The main models are in brown or black leather, but there are also python and patent leather versions, ankle and knee-high versions, multi-strap ones, bi-coloured or in metallic colours, flat-soled or with high heels and wedges, decorated with buckles, zips or fringes, in luxurious materials or in vividly coloured plastic, and the list could go on and on.
I’m obviously talking about the summer 2008 trend, that unhealthy obsession called gladiator sandals. Rather popular during the mid-‘80s, in their flat-soled version with several horizontal straps up to just above the ankle, the gladiators sandals are back with a vengeance.
Now, I hate trends that become massive as they prove the lack of personality of most of the people who adopt them, but I seem to have grown a real aversion to gladiators mainly because they are the sort of shoes that don’t suit 80 per cent of the world population, the remaining 20 per cent being made up of silly celebrities who somehow manage to influence fashion. I guess the worst thing about gladiators is that they look obviously better on people with matchstick legs (that is your average celebrity…), while they have the power of giving a tree trunk-like aspect to everybody who has slightly thicker legs.

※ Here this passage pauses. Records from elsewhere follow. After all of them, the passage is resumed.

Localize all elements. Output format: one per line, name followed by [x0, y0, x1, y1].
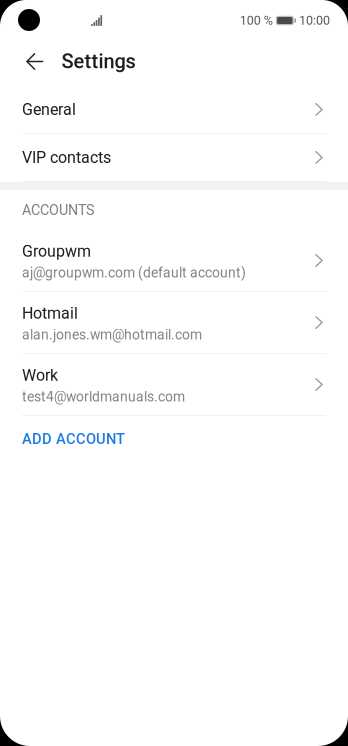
staticText: VIP contacts [22, 148, 111, 167]
staticText: alan.jones.wm@hotmail.com [22, 327, 202, 343]
staticText: Settings [62, 50, 136, 73]
staticText: ADD ACCOUNT [22, 430, 125, 448]
staticText: 100 % [240, 13, 273, 28]
staticText: ACCOUNTS [22, 202, 94, 218]
button[interactable]: Hotmail [0, 292, 348, 354]
button[interactable]: Back [0, 41, 62, 82]
button[interactable]: VIP contacts [0, 134, 348, 182]
button[interactable]: ADD ACCOUNT [0, 416, 348, 459]
staticText: Groupwm [22, 242, 91, 261]
button[interactable]: Groupwm [0, 230, 348, 292]
button[interactable]: General [0, 86, 348, 134]
button[interactable]: Work [0, 354, 348, 416]
staticText: Work [22, 366, 58, 385]
staticText: aj@groupwm.com (default account) [22, 265, 246, 281]
staticText: General [22, 100, 76, 119]
staticText: test4@worldmanuals.com [22, 389, 185, 405]
staticText: 10:00 [299, 13, 330, 28]
staticText: Hotmail [22, 304, 78, 323]
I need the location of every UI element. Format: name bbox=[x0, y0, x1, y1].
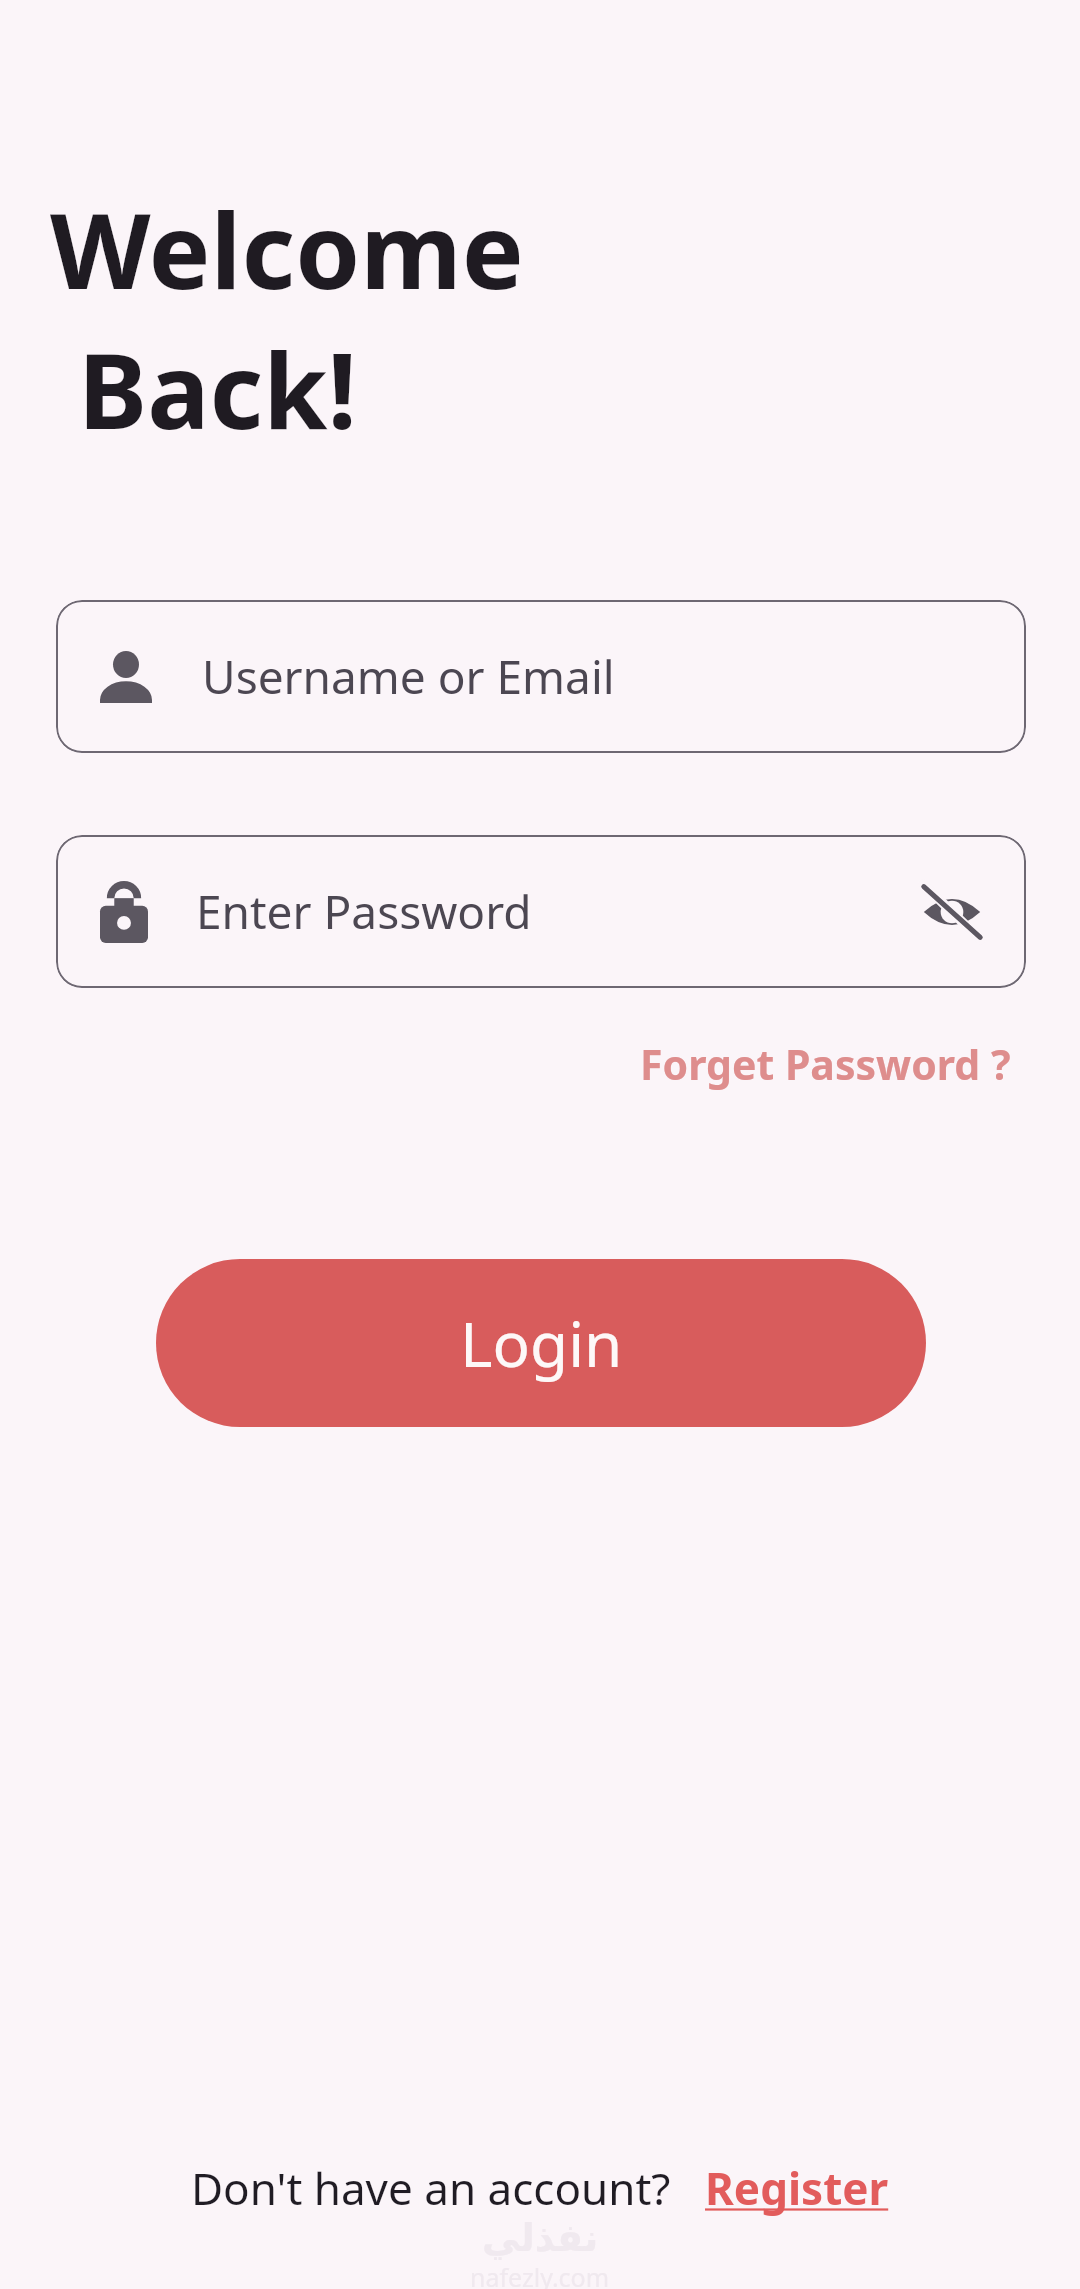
staticText: Back! bbox=[78, 318, 357, 460]
button[interactable]: Forget Password ? bbox=[620, 1024, 1031, 1104]
button[interactable]: Username or Email bbox=[56, 600, 1026, 753]
staticText: nafezly.com bbox=[470, 2260, 610, 2289]
staticText: Enter Password bbox=[196, 880, 532, 943]
staticText: Username or Email bbox=[202, 645, 615, 708]
staticText: نفذلي bbox=[482, 2216, 599, 2260]
staticText: Don't have an account? bbox=[191, 2158, 671, 2218]
staticText: Register bbox=[705, 2158, 889, 2218]
button[interactable]: Show password bbox=[918, 878, 986, 946]
staticText: Login bbox=[460, 1301, 623, 1385]
button[interactable]: Enter Password bbox=[56, 835, 1026, 988]
staticText: Welcome bbox=[50, 178, 524, 320]
staticText: Forget Password ? bbox=[640, 1036, 1011, 1092]
button[interactable]: Register bbox=[705, 2158, 889, 2218]
button[interactable]: Login bbox=[156, 1259, 926, 1427]
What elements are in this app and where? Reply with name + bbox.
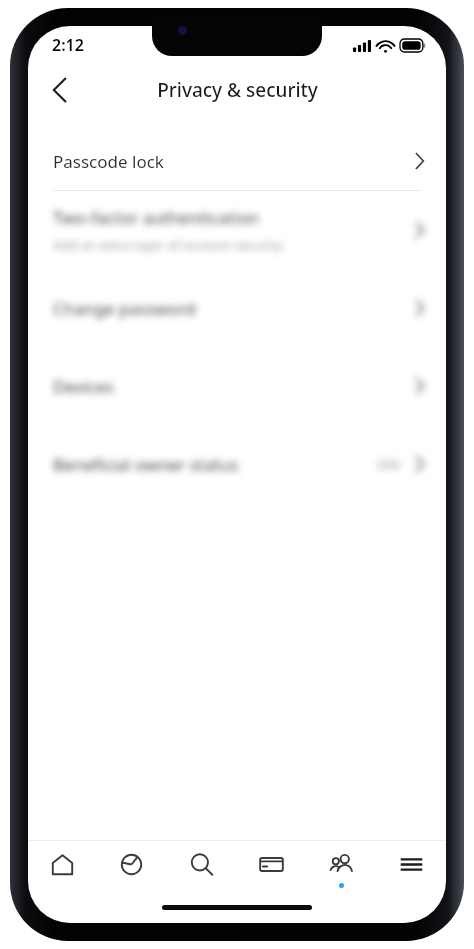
- button[interactable]: Devices: [28, 347, 446, 425]
- button[interactable]: Beneficial owner status: [28, 425, 446, 503]
- button[interactable]: Home: [28, 841, 97, 897]
- staticText: Two-factor authentication: [53, 206, 259, 229]
- staticText: Privacy & security: [157, 77, 318, 103]
- button[interactable]: Cards: [236, 841, 306, 897]
- staticText: 2:12: [52, 34, 84, 56]
- button[interactable]: Change password: [28, 269, 446, 347]
- staticText: Passcode lock: [53, 150, 164, 173]
- button[interactable]: Insights: [97, 841, 166, 897]
- button[interactable]: Menu: [376, 841, 446, 897]
- staticText: ON: [377, 454, 401, 474]
- button[interactable]: Contacts: [306, 841, 376, 897]
- button[interactable]: Two-factor authentication: [28, 191, 446, 269]
- staticText: Change password: [53, 297, 196, 320]
- staticText: Beneficial owner status: [53, 453, 239, 476]
- button[interactable]: Back: [38, 68, 82, 112]
- button[interactable]: Passcode lock: [28, 132, 446, 190]
- staticText: Add an extra layer of account security: [53, 236, 283, 254]
- button[interactable]: Search: [166, 841, 236, 897]
- staticText: Devices: [53, 375, 114, 398]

Bored by this trend I took refuge this morning into my collection of Italian fashion magazines from the ‘60s and discovered a few rather theatrical models of gladiator sandals that I actually like. The magazine I was leafing through was the May 1967 issue of Arianna, a rather popular women’s magazine in Italy between the '50s and the early '70s.
This issue featured a photo shoot styled by Anna Piaggi and Anna Riva that presented all the latest trends for what regarded beachwear and summer clothes. There are a few pictures that I love with models wearing A-line dresses made out of the African hand-made sarong called “kikoi” (traditionally worn by Kenyans living by the coast), designed by Bou-Boutique, paired with extraordinary gladiator sandals in leather, with leopard straps and studs or with leather disks and studs, designed by Giovanna Maltese for Fiorucci.
An alternative version of these rather aggressive gladiator sandals was inspired by stirrups and was available in orange and gold or brown and white and it was designed by the Parabiago-based Calzaturificio Marangoni for Gulp. Though extremely over the top and evoking S&M atmospheres, I must admit the Fiorucci 1967 gladiators, both in their ankle and knee-high versions, are my favourite ones. I can’t really resist their kitschness and their very special aggressiveness. I guess these are the sort of gladiator sandals Romans would have worn to rule the world.
If you're searching for modern and slightly futuristic gladiator sandals have a look at those ones created by Valentim Quaresma. This young Portuguese designer recently won the Accessories Collection of the Year Award at the International Talent Support event that took place in Trieste around ten days ago. Quaresma's collection combined technological and mechanical elements and his gladiators are made in silvery mesh and feature an elaborate metal heel. They make me think more about Barbarella rather than about a Roman gladiator, but, hey, they're still more original than the ones that are so supposedly fashionable this summer.